[Task description] Leave out the pictures and output the data verbatim.

------ Dataset entries ------

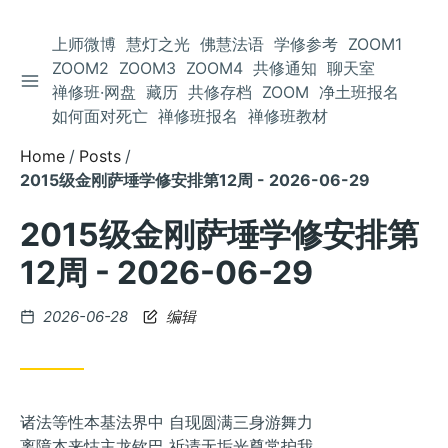
上师微博
慧灯之光
佛慧法语
学修参考
ZOOM1
ZOOM2
ZOOM3
ZOOM4
共修通知
聊天室
TOGGLE SIDEBAR
Skip
禅修班·网盘
藏历
共修存档
ZOOM
净土班报名
to
如何面对死亡
禅修班报名
禅修班教材
Content
Home
Posts
2015级金刚萨埵学修安排第12周 - 2026-06-29
2015级金刚萨埵学修安排第
12周 - 2026-06-29
Posted
2026-06-28
编辑
on
诸法等性本基法界中 自现圆满三身游舞力
离障本来怙主龙钦巴 祈请无垢光尊常护我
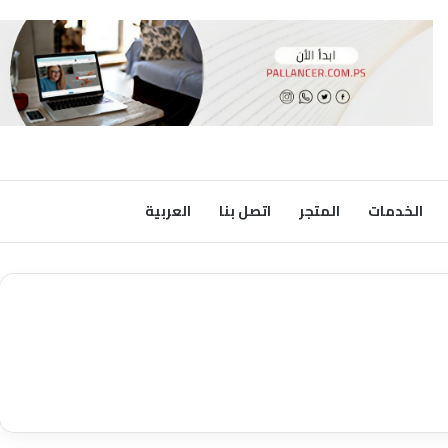
الخدمات
المتجر
اتصل بنا
العربية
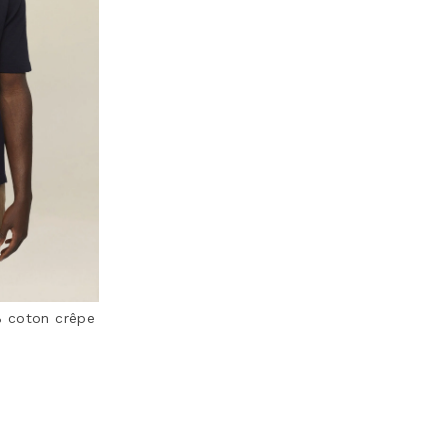
% coton crêpe
ting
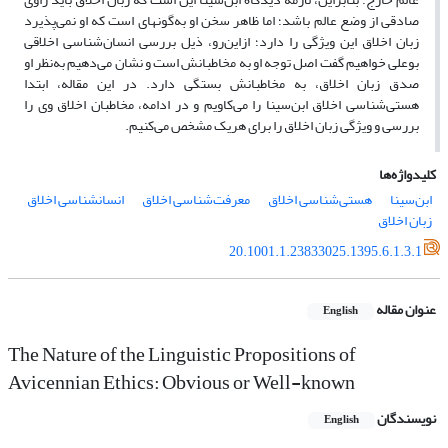
صادقی از وضع عالم باشد؛ اما ظاهر سخن او به‌گونه‏ای است که او نمی‌پذیرد
زبان اخلاق این ویژگی را دارد؛ ازاین‌رو، ذیل بررسی انسان‌شناسی اخلاقی
بوعلی خواهیم گفت اصل توجه او به مخاطبانش است و نشان می‌دهیم به‌نظر او
صدق زبان اخلاق، به مخاطبانش بستگی دارد. در این مقاله، ابتدا
هستی‌شناسی اخلاق ابن‌سینا را می‌کاویم و در ادامه، مخاطبان اخلاق وی را
بررسی و ویژگی زبان اخلاق را برای هریک مشخص می‌کنیم.
کلیدواژه‌ها
ابن‌سینا
هستی‌شناسی اخلاق
معرفت‌شناسی اخلاق
انسان‏شناسی اخلاق
زبان اخلاق
20.1001.1.23833025.1395.6.1.3.1
عنوان مقاله
English
The Nature of the Linguistic Propositions of
Avicennian Ethics: Obvious or Well-known
نویسندگان
English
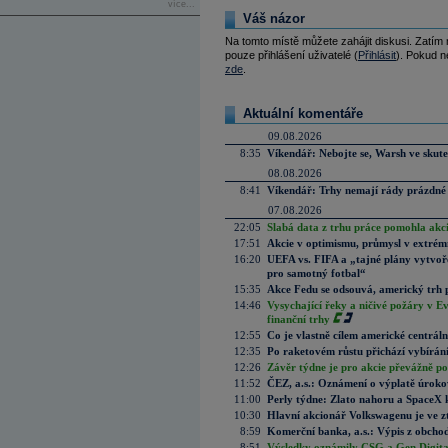
více...
Váš názor
Na tomto místě můžete zahájit diskusi. Zatím
pouze přihlášení uživatelé (
Přihlásit
). Pokud ne
zde
.
Aktuální komentáře
09.08.2026
8:35
Víkendář: Nebojte se, Warsh ve skute
08.08.2026
8:41
Víkendář: Trhy nemají rády prázdné 
07.08.2026
22:05
Slabá data z trhu práce pomohla akc
17:51
Akcie v optimismu, průmysl v extrémn
16:20
UEFA vs. FIFA a „tajné plány vytvoř
pro samotný fotbal“
15:35
Akce Fedu se odsouvá, americký trh 
14:46
Vysychající řeky a ničivé požáry v E
finanční trhy
12:55
Co je vlastně cílem americké centrál
12:35
Po raketovém růstu přichází vybírán
12:26
Závěr týdne je pro akcie převážně po
11:52
ČEZ, a.s.: Oznámení o výplatě úrok
11:00
Perly týdne: Zlato nahoru a SpaceX 
10:30
Hlavní akcionář Volkswagenu je ve z
8:59
Komerční banka, a.s.: Výpis z obchod
8:51
Výsledky oznámily CSG a Gen Digital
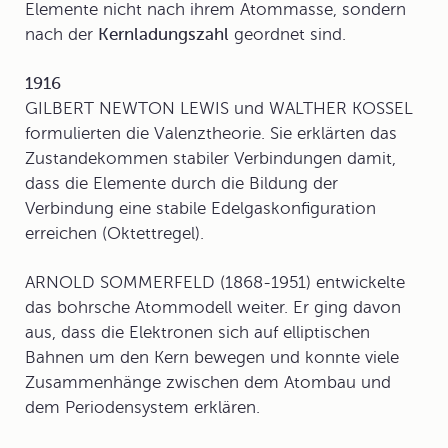
Elemente nicht nach ihrem Atommasse, sondern
nach der
Kernladungszahl
geordnet sind.
1916
GILBERT NEWTON LEWIS und WALTHER KOSSEL
formulierten die Valenztheorie. Sie erklärten das
Zustandekommen stabiler Verbindungen damit,
dass die Elemente durch die Bildung der
Verbindung eine stabile Edelgaskonfiguration
erreichen (
Oktettregel
).
ARNOLD SOMMERFELD (1868-1951) entwickelte
das bohrsche Atommodell weiter. Er ging davon
aus, dass die Elektronen sich auf elliptischen
Bahnen um den Kern bewegen und konnte viele
Zusammenhänge zwischen dem Atombau und
dem Periodensystem erklären.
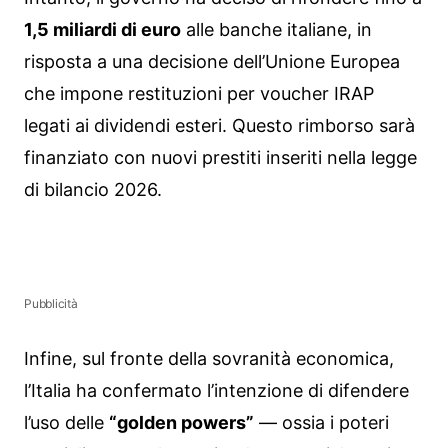
1,5 miliardi di euro
alle banche italiane, in
risposta a una decisione dell’Unione Europea
che impone restituzioni per voucher IRAP
legati ai dividendi esteri. Questo rimborso sarà
finanziato con nuovi prestiti inseriti nella legge
di bilancio 2026.
Pubblicità
Infine, sul fronte della sovranità economica,
l’Italia ha confermato l’intenzione di difendere
l’uso delle
“golden powers”
— ossia i poteri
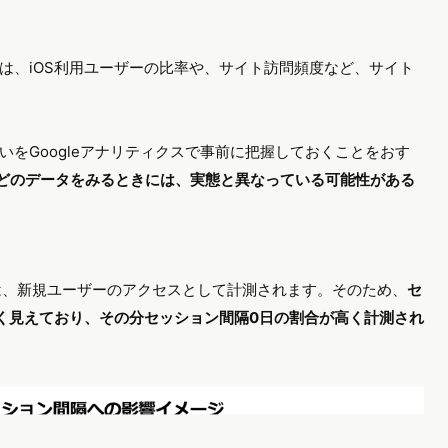
は、iOS利用ユーザーの比率や、サイト訪問頻度など、サイト
をGoogleアナリティクスで事前に把握しておくことをおす
などのデータをみるときには、実態と異なっている可能性がある
合は、新規ユーザーのアクセスとして計測されます。そのため、
セ
く見えており、その分セッション間隔0日の割合が高く計測され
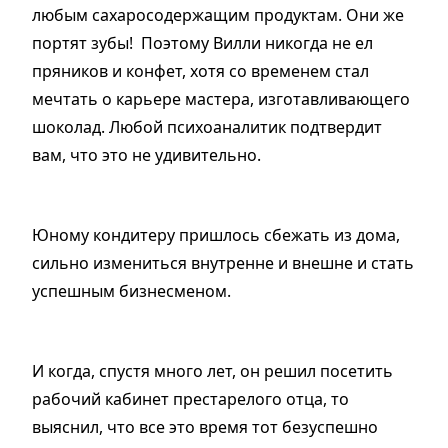
любым сахаросодержащим продуктам. Они же
портят зубы! Поэтому Вилли никогда не ел
пряников и конфет, хотя со временем стал
мечтать о карьере мастера, изготавливающего
шоколад. Любой психоаналитик подтвердит
вам, что это не удивительно.
Юному кондитеру пришлось сбежать из дома,
сильно измениться внутренне и внешне и стать
успешным бизнесменом.
И когда, спустя много лет, он решил посетить
рабочий кабинет престарелого отца, то
выяснил, что все это время тот безуспешно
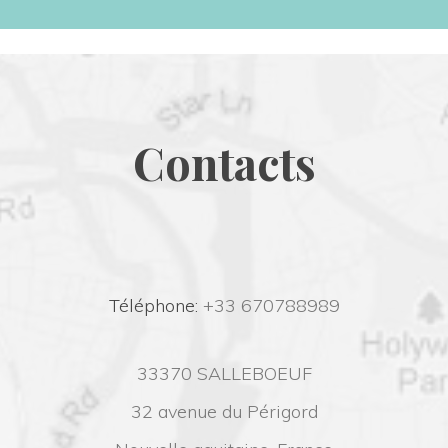
Contact
 Téléphone:
 +33 670788989
33370 SALLEBOEUF
32 avenue du Périgord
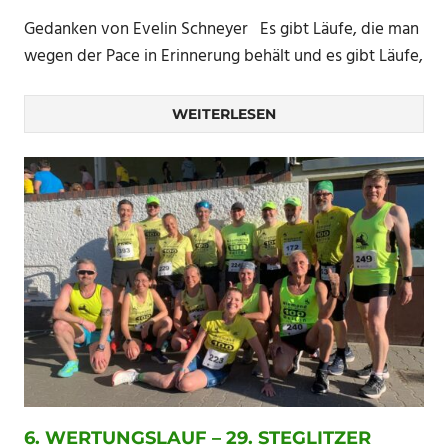
Gedanken von Evelin Schneyer Es gibt Läufe, die man
wegen der Pace in Erinnerung behält und es gibt Läufe,
WEITERLESEN
6. WERTUNGSLAUF – 29. STEGLITZER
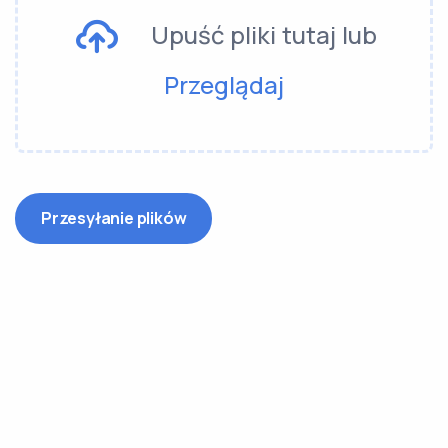
Upuść pliki tutaj lub
Przeglądaj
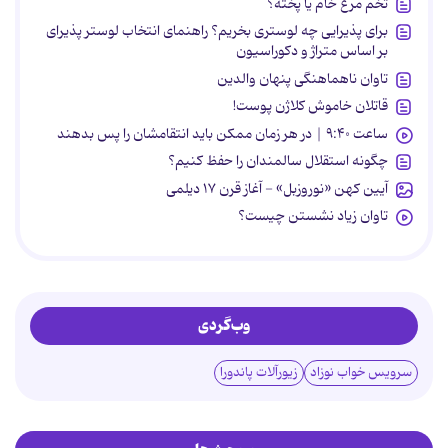
تخم مرغ خام یا پخته؟
برای پذیرایی چه لوستری بخریم؟ راهنمای انتخاب لوستر پذیرای
بر اساس متراژ و دکوراسیون
تاوان ناهماهنگی پنهان والدین
قاتلان خاموش کلاژن پوست!
ساعت ۹:۴۰ | در هر زمان ممکن باید انتقامشان را پس بدهند
چگونه استقلال سالمندان را حفظ کنیم؟
آیین کهن «نوروزبل» - آغاز قرن ۱۷ دیلمی
تاوان زیاد نشستن چیست؟
وب‌گردی
سرویس خواب نوزاد
زیورآلات پاندورا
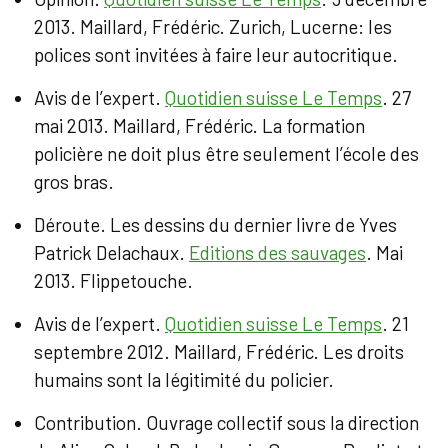
2013. Maillard, Frédéric. Zurich, Lucerne: les
polices sont invitées à faire leur autocritique.
Avis de l’expert.
Quotidien suisse Le Temps
. 27
mai 2013. Maillard, Frédéric. La formation
policière ne doit plus être seulement l’école des
gros bras.
Déroute. Les dessins du dernier livre de Yves
Patrick Delachaux.
Editions des sauvages
. Mai
2013. Flippetouche.
Avis de l’expert.
Quotidien suisse Le Temps
. 21
septembre 2012. Maillard, Frédéric. Les droits
humains sont la légitimité du policier.
Contribution. Ouvrage collectif sous la direction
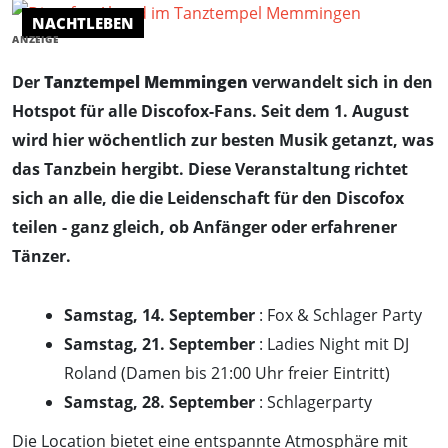
NACHTLEBEN
ANZEIGE
Der
Tanztempel Memmingen
verwandelt sich in den
Hotspot für alle Discofox-Fans. Seit dem 1. August
wird hier wöchentlich zur besten Musik getanzt, was
das Tanzbein hergibt. Diese Veranstaltung richtet
sich an alle, die die Leidenschaft für den Discofox
teilen - ganz gleich, ob Anfänger oder erfahrener
Tänzer.
Samstag, 14. September
: Fox & Schlager Party
Samstag, 21. September
: Ladies Night mit DJ
Roland (Damen bis 21:00 Uhr freier Eintritt)
Samstag, 28. September
: Schlagerparty
Die Location bietet eine entspannte Atmosphäre mit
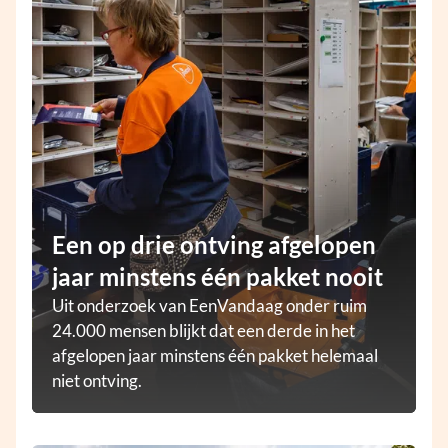
Een op drie ontving afgelopen
jaar minstens één pakket nooit
Uit onderzoek van EenVandaag onder ruim
24.000 mensen blijkt dat een derde in het
afgelopen jaar minstens één pakket helemaal
niet ontving.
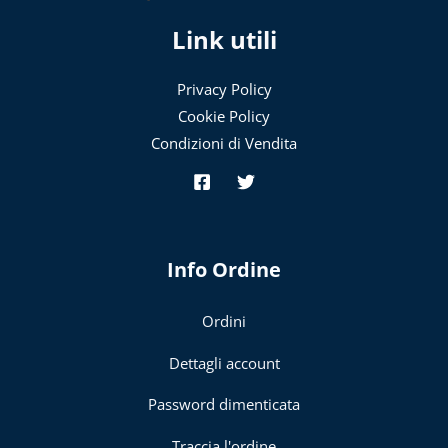
Link utili
Privacy Policy
Cookie Policy
Condizioni di Vendita
Info Ordine
Ordini
Dettagli account
Password dimenticata
Traccia l'ordine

------

[Response for this exercise]
上师微博
慧灯之光
佛慧法语
学修参考
ZOOM1
ZOOM2
ZOOM3
ZOOM4
共修通知
聊天室
TOGGLE SIDEBAR
Skip
禅修班·网盘
藏历
共修存档
ZOOM
净土班报名
to
如何面对死亡
禅修班报名
禅修班教材
Content
Home
Posts
2015级金刚萨埵学修安排第12周 - 2026-06-29
2015级金刚萨埵学修安排第
12周 - 2026-06-29
Posted
2026-06-28
编辑
on
诸法等性本基法界中 自现圆满三身游舞力
离障本来怙主龙钦巴 祈请无垢光尊常护我
الخدمات
المتجر
اتصل بنا
العربية
% coton crêpe
ting
صادقی از وضع عالم باشد؛ اما ظاهر سخن او به‌گونه‏ای است که او نمی‌پذیرد
زبان اخلاق این ویژگی را دارد؛ ازاین‌رو، ذیل بررسی انسان‌شناسی اخلاقی
بوعلی خواهیم گفت اصل توجه او به مخاطبانش است و نشان می‌دهیم به‌نظر او
صدق زبان اخلاق، به مخاطبانش بستگی دارد. در این مقاله، ابتدا
هستی‌شناسی اخلاق ابن‌سینا را می‌کاویم و در ادامه، مخاطبان اخلاق وی را
بررسی و ویژگی زبان اخلاق را برای هریک مشخص می‌کنیم.
کلیدواژه‌ها
ابن‌سینا
هستی‌شناسی اخلاق
معرفت‌شناسی اخلاق
انسان‏شناسی اخلاق
زبان اخلاق
20.1001.1.23833025.1395.6.1.3.1
عنوان مقاله
English
The Nature of the Linguistic Propositions of
Avicennian Ethics: Obvious or Well-known
نویسندگان
English
více...
Váš názor
Na tomto místě můžete zahájit diskusi. Zatím
pouze přihlášení uživatelé (
Přihlásit
). Pokud ne
zde
.
Aktuální komentáře
09.08.2026
8:35
Víkendář: Nebojte se, Warsh ve skute
08.08.2026
8:41
Víkendář: Trhy nemají rády prázdné 
07.08.2026
22:05
Slabá data z trhu práce pomohla akc
17:51
Akcie v optimismu, průmysl v extrémn
16:20
UEFA vs. FIFA a „tajné plány vytvoř
pro samotný fotbal“
15:35
Akce Fedu se odsouvá, americký trh 
14:46
Vysychající řeky a ničivé požáry v E
finanční trhy
12:55
Co je vlastně cílem americké centrál
12:35
Po raketovém růstu přichází vybírán
12:26
Závěr týdne je pro akcie převážně po
11:52
ČEZ, a.s.: Oznámení o výplatě úrok
11:00
Perly týdne: Zlato nahoru a SpaceX 
10:30
Hlavní akcionář Volkswagenu je ve z
8:59
Komerční banka, a.s.: Výpis z obchod
8:51
Výsledky oznámily CSG a Gen Digital
Elemente nicht nach ihrem Atommasse, sondern
nach der
Kernladungszahl
geordnet sind.
1916
GILBERT NEWTON LEWIS und WALTHER KOSSEL
formulierten die Valenztheorie. Sie erklärten das
Zustandekommen stabiler Verbindungen damit,
dass die Elemente durch die Bildung der
Verbindung eine stabile Edelgaskonfiguration
erreichen (
Oktettregel
).
ARNOLD SOMMERFELD (1868-1951) entwickelte
das bohrsche Atommodell weiter. Er ging davon
aus, dass die Elektronen sich auf elliptischen
Bahnen um den Kern bewegen und konnte viele
Zusammenhänge zwischen dem Atombau und
dem Periodensystem erklären.
1,5 miliardi di euro
alle banche italiane, in
risposta a una decisione dell’Unione Europea
che impone restituzioni per voucher IRAP
legati ai dividendi esteri. Questo rimborso sarà
finanziato con nuovi prestiti inseriti nella legge
di bilancio 2026.
Pubblicità
Infine, sul fronte della sovranità economica,
l’Italia ha confermato l’intenzione di difendere
l’uso delle
“golden powers”
— ossia i poteri
は、iOS利用ユーザーの比率や、サイト訪問頻度など、サイト
をGoogleアナリティクスで事前に把握しておくことをおす
などのデータをみるときには、実態と異なっている可能性がある
合は、新規ユーザーのアクセスとして計測されます。そのため、
セ
く見えており、その分セッション間隔0日の割合が高く計測され
любым сахаросодержащим продуктам. Они же
портят зубы! Поэтому Вилли никогда не ел
пряников и конфет, хотя со временем стал
мечтать о карьере мастера, изготавливающего
шоколад. Любой психоаналитик подтвердит
вам, что это не удивительно.
Юному кондитеру пришлось сбежать из дома,
сильно измениться внутренне и внешне и стать
успешным бизнесменом.
И когда, спустя много лет, он решил посетить
рабочий кабинет престарелого отца, то
выяснил, что все это время тот безуспешно
Contact
 Téléphone:
 +33 670788989
33370 SALLEBOEUF
32 avenue du Périgord
Gedanken von Evelin Schneyer Es gibt Läufe, die man
wegen der Pace in Erinnerung behält und es gibt Läufe,
WEITERLESEN
6. WERTUNGSLAUF – 29. STEGLITZER
Upuść pliki tutaj lub
Przeglądaj
تخم مرغ خام یا پخته؟
برای پذیرایی چه لوستری بخریم؟ راهنمای انتخاب لوستر پذیرای
بر اساس متراژ و دکوراسیون
تاوان ناهماهنگی پنهان والدین
قاتلان خاموش کلاژن پوست!
ساعت ۹:۴۰ | در هر زمان ممکن باید انتقامشان را پس بدهند
چگونه استقلال سالمندان را حفظ کنیم؟
آیین کهن «نوروزبل» - آغاز قرن ۱۷ دیلمی
تاوان زیاد نشستن چیست؟
وب‌گردی
سرویس خواب نوزاد
زیورآلات پاندورا
2013. Maillard, Frédéric. Zurich, Lucerne: les
polices sont invitées à faire leur autocritique.
Avis de l’expert.
Quotidien suisse Le Temps
. 27
mai 2013. Maillard, Frédéric. La formation
policière ne doit plus être seulement l’école des
gros bras.
Déroute. Les dessins du dernier livre de Yves
Patrick Delachaux.
Editions des sauvages
. Mai
2013. Flippetouche.
Avis de l’expert.
Quotidien suisse Le Temps
. 21
septembre 2012. Maillard, Frédéric. Les droits
humains sont la légitimité du policier.
Contribution. Ouvrage collectif sous la direction
NACHTLEBEN
ANZEIGE
Der
Tanztempel Memmingen
verwandelt sich in den
Hotspot für alle Discofox-Fans. Seit dem 1. August
wird hier wöchentlich zur besten Musik getanzt, was
das Tanzbein hergibt. Diese Veranstaltung richtet
sich an alle, die die Leidenschaft für den Discofox
teilen - ganz gleich, ob Anfänger oder erfahrener
Tänzer.
Samstag, 14. September
: Fox & Schlager Party
Samstag, 21. September
: Ladies Night mit DJ
Roland (Damen bis 21:00 Uhr freier Eintritt)
Samstag, 28. September
: Schlagerparty
Die Location bietet eine entspannte Atmosphäre mit
Een op drie ontving afgelopen
jaar minstens één pakket nooit
Uit onderzoek van EenVandaag onder ruim
24.000 mensen blijkt dat een derde in het
afgelopen jaar minstens één pakket helemaal
niet ontving.
Link utili
Privacy Policy
Cookie Policy
Condizioni di Vendita
Info Ordine
Ordini
Dettagli account
Password dimenticata
Traccia l'ordine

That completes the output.